Maroc: les pluies torrentielles, une ''aubaine'' pour des oasis mais la sécheresse persiste

5437685854_d630fceaff_b-

Ouarzazate, au Maroc, le 7 septembre 2024. Les puissants orages qui se sont abattus sur le sud aride du Maroc ont provoqué des inondations meurtrières, mais ont également soulagé les agriculteurs. (Photo par Abderahim ELBCIR / AFP)

1
Partager :

Par Kaouthar OUDRHIRI (AFP, bureau  de Rabat)

Niveau des barrages en hausse et nappes phréatiques réalimentées, plusieurs oasis marocaines asséchées tirent profit des pluies diluviennes exceptionnelles du weekend dernier sur le sud, mais la sécheresse sévit encore dans le reste du pays, selon des experts.

Des régions du sud et du sud-est du Maroc ont été frappées de manière inédite par de violentes averses orageuses et des inondations qui ont fait au moins 18 morts, selon un dernier bilan du weekend publié lundi soir.

Ce sont des zones désertiques et semi-arides qui ont été touchées par un phénomène climatique "exceptionnel", lié à une remontée vers le nord du Front intertropical, caractérisé par une masse d'air chaud très pluvieuse.

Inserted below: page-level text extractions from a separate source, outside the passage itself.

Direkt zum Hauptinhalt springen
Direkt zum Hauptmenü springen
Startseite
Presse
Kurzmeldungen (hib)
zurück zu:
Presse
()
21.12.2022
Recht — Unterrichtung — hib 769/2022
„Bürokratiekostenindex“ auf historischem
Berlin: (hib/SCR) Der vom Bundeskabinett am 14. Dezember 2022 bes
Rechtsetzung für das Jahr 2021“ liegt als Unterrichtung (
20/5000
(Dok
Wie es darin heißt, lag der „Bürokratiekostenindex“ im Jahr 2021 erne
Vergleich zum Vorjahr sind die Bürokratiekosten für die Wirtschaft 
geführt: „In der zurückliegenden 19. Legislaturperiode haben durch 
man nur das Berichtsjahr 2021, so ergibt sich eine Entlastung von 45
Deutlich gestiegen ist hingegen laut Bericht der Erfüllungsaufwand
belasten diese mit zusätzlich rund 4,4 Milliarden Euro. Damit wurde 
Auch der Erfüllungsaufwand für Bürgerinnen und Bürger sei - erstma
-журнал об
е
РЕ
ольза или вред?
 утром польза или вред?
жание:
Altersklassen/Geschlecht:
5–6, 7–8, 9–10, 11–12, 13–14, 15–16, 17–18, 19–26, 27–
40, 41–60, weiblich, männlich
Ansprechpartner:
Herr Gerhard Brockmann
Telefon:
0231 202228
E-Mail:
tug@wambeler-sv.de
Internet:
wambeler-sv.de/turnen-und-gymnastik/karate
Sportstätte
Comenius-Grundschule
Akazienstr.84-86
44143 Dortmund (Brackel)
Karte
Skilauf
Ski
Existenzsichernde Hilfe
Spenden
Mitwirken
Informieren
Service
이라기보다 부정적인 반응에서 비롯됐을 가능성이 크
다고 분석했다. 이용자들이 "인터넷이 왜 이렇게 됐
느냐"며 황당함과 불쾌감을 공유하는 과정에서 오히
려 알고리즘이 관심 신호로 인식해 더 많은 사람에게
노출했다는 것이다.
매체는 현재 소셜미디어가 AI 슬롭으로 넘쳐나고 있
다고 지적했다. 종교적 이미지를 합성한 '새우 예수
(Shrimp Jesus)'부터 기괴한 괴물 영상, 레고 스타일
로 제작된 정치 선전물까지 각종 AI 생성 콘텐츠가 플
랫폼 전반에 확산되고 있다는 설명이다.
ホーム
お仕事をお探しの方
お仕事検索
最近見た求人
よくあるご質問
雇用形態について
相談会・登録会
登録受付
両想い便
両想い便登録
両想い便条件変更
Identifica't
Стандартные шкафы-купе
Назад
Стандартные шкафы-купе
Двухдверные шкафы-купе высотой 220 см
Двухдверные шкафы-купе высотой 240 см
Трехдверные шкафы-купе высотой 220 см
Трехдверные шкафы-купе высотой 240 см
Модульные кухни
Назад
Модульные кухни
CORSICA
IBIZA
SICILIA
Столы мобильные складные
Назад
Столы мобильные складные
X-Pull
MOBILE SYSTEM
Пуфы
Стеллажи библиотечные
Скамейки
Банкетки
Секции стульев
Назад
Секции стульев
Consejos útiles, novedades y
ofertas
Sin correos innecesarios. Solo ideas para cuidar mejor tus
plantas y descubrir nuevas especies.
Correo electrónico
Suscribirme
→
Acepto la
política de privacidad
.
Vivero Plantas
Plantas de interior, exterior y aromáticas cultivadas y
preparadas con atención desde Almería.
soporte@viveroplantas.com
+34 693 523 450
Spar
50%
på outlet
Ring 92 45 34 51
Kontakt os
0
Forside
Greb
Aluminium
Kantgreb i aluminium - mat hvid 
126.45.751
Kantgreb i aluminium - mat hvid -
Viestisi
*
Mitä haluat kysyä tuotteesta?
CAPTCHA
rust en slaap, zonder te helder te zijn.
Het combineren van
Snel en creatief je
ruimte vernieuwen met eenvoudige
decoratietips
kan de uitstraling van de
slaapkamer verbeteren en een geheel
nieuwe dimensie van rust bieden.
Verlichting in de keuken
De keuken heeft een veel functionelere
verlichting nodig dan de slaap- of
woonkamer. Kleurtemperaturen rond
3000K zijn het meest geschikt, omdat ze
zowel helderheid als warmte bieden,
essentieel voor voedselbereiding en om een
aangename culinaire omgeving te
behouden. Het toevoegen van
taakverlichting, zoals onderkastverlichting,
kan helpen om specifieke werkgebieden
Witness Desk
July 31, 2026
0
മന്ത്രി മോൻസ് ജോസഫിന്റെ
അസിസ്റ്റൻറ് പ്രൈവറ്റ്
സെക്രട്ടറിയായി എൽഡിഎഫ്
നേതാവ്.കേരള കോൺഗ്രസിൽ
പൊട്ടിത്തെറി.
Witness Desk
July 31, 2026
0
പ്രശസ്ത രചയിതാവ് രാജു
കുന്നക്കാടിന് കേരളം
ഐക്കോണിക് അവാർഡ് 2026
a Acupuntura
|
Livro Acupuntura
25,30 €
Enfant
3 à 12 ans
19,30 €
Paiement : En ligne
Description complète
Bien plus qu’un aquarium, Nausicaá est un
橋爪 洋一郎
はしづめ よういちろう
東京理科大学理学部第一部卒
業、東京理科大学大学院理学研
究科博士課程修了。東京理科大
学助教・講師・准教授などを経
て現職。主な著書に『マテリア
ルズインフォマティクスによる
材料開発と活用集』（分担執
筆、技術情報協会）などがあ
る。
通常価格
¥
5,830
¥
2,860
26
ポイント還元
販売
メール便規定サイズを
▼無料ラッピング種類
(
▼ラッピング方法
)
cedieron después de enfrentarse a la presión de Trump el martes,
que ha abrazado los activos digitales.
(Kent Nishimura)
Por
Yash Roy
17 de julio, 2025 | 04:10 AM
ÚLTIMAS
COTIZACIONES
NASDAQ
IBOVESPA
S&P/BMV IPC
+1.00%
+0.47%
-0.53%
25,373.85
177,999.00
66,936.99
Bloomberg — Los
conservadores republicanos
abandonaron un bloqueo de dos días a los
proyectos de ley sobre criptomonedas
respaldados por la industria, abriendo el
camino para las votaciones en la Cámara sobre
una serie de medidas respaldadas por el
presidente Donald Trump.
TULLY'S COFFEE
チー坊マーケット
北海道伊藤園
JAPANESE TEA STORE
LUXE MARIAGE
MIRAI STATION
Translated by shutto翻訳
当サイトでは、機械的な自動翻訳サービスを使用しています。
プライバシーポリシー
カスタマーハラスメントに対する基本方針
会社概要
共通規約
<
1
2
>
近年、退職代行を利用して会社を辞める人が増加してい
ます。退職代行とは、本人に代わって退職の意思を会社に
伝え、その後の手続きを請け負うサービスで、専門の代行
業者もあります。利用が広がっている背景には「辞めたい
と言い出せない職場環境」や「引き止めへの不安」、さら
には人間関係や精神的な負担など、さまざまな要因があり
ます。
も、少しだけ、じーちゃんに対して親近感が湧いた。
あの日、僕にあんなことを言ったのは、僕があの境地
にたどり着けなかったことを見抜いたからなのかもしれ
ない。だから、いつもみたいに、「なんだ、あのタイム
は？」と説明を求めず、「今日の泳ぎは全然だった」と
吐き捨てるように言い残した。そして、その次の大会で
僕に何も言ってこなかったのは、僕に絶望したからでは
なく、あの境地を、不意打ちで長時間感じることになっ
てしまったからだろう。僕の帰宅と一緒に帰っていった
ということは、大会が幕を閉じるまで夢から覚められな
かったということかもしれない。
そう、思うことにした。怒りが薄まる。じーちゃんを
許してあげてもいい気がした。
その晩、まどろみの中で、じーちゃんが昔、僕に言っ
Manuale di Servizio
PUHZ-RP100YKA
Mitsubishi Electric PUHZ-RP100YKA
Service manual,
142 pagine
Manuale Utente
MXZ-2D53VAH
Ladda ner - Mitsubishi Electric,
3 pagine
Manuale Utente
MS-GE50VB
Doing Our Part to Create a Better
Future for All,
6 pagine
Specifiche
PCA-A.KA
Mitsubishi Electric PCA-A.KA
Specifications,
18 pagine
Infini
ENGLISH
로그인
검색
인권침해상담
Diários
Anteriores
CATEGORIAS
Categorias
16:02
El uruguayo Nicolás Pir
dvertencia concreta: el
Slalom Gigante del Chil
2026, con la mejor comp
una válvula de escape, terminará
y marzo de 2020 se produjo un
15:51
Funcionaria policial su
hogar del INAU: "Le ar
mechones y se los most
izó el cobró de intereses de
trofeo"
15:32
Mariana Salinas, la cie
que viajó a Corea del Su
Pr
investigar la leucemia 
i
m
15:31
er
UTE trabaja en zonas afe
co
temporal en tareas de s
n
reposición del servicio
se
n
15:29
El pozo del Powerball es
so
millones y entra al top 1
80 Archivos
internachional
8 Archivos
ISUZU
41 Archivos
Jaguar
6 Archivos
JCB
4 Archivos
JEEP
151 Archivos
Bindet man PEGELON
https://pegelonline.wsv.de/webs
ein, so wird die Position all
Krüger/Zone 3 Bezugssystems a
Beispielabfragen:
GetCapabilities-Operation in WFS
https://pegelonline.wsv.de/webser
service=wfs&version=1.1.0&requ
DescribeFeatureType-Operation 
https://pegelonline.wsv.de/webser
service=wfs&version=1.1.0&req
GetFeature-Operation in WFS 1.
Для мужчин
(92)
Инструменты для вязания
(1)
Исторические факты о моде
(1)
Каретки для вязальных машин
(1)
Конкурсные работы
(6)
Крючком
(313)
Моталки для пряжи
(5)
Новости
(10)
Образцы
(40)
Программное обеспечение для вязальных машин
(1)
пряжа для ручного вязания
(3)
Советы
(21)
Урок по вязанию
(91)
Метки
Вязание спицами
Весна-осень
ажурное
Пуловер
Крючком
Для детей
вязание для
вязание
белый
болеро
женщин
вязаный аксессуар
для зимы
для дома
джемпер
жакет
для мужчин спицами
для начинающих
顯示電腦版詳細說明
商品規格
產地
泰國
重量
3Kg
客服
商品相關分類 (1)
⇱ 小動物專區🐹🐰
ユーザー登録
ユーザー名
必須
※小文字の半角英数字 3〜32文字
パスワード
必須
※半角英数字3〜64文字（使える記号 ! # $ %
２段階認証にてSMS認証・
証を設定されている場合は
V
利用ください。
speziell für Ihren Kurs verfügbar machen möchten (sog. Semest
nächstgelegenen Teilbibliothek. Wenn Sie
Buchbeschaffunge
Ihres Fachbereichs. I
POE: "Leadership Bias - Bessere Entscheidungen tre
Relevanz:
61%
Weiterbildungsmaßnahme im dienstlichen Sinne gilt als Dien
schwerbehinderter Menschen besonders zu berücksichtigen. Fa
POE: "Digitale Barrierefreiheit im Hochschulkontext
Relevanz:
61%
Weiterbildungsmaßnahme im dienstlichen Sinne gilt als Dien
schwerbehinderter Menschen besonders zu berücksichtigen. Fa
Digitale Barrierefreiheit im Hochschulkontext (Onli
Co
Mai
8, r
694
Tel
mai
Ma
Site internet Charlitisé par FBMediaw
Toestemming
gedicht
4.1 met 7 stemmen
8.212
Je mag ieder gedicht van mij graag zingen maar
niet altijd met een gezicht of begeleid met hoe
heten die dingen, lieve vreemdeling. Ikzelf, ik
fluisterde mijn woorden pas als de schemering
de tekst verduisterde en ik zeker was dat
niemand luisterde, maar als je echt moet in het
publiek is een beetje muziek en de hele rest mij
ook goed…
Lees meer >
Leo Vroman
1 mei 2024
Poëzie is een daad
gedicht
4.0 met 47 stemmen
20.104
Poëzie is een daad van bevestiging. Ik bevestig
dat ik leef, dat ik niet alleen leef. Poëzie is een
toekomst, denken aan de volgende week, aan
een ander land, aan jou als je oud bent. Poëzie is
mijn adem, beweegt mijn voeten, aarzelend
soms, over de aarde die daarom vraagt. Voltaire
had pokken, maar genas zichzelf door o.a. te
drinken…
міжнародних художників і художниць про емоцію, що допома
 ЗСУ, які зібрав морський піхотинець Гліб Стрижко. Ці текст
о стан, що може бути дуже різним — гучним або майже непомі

"Ces événements rappellent une manifestation ignorée du changement climatique, qui ne se traduit pas uniquement pas le manque de pluie mais aussi par une aggravation des pics de précipitations", explique Mohamed Jalil, expert en climat et ressources hydriques.

"Ces pluies vont apporter une bouffée d'oxygène pour les oasis et leur agriculture vivrière mais il n'a pas plu ailleurs. Le pays reste sous une sécheresse structurelle lourde", met en garde l'agronome Mohamed Taher Sraïri.

Le Maroc fait face à sa pire sécheresse depuis près de 40 ans, qui dure depuis six ans et menace le secteur clé de l'agriculture (11 à 14% du PIB et plus d'un tiers de la population active), aggravant son stress hydrique.

Selon des experts, les nappes phréatiques nécessitent des pluies dans la durée pour se recharger à un niveau normal après une longue sécheresse.

Mais à une échelle locale, ces pluies rares ont permis de faire remonter les niveaux de certains barrages, elles vont réalimenter des nappes phréatiques presque à sec et augurent de meilleurs rendements agricoles.

Les quatre réservoirs du bassin Drâa-Oued Noun, couvrant plusieurs localités touchées par les intempéries, "ont vu leur niveau passer, du 23 août au 9 septembre, de 101 millions de m3 à 191 millions de cubes, soit un taux de remplissage de 19%", indique à l'AFP Youssef Ben Hamou, directeur de l'Agence du bassin hydraulique de cette zone (Abhdon).

Dans cette zone, le grand barrage de Ouarzazate, à 500 km au sud de Rabat, a capté à lui seul 70% de l'apport des précipitations avec 69 millions de m3, note le responsable, précisant que le nouveau barrage Fask, opérationnel depuis mars 2024, avait reçu 10 millions de m3 d'eau en 24h.

"Espoir" 

"Ces pluies sont une aubaine pour la région car ces réserves vont pouvoir assurer la sécurité de l'approvisionnement en eau potable qui reste une priorité", souligne M. Ben Hamou.

Les nappes phréatiques des zones affectées par les inondations vont également être au moins partiellement rechargées, ce qui devrait ranimer l'activité agricole locale.

"Ces localités s'appuient beaucoup sur les eaux souterraines. Les pluies abondantes vont alimenter les nappes et les améliorer. Cela apportera du répit dans les oasis, particulièrement pour l'agriculture", souligne l'expert Mohamed Jalil.

Malgré des conditions climatiques difficiles, l'agriculture (palmiers dattiers, cultures maraîchères, céréales) est répandue dans la région.

"L'effet psychologique est important. Ces premières pluies donnent de l'espoir mais la saison ne fait que commencer, on ne pourra faire un bilan que vers le mois de mars", ajoute M. Jalil.

Un budget de plus de 3,7 millions d'euros sera mobilisé pour "relancer les activités agricoles, désenclaver les populations touchées" et réhabiliter les infrastructures hydrauliques endommagées par les crues, a annoncé mardi le ministre de l'Agriculture Mohammed Sadiki, lors d'une visite dans la province de Ouarzazate.

Dans l'immédiat, les services météorologiques marocains ne prévoient pas de nouveaux pics de violentes averses dans le sud. Mais le professeur de climatologie Mohamed Said Karrouk "suggère de se préparer à des phénomènes nouveaux dont on ignore la fréquence et la violence, compte tenu des effets du changement climatique".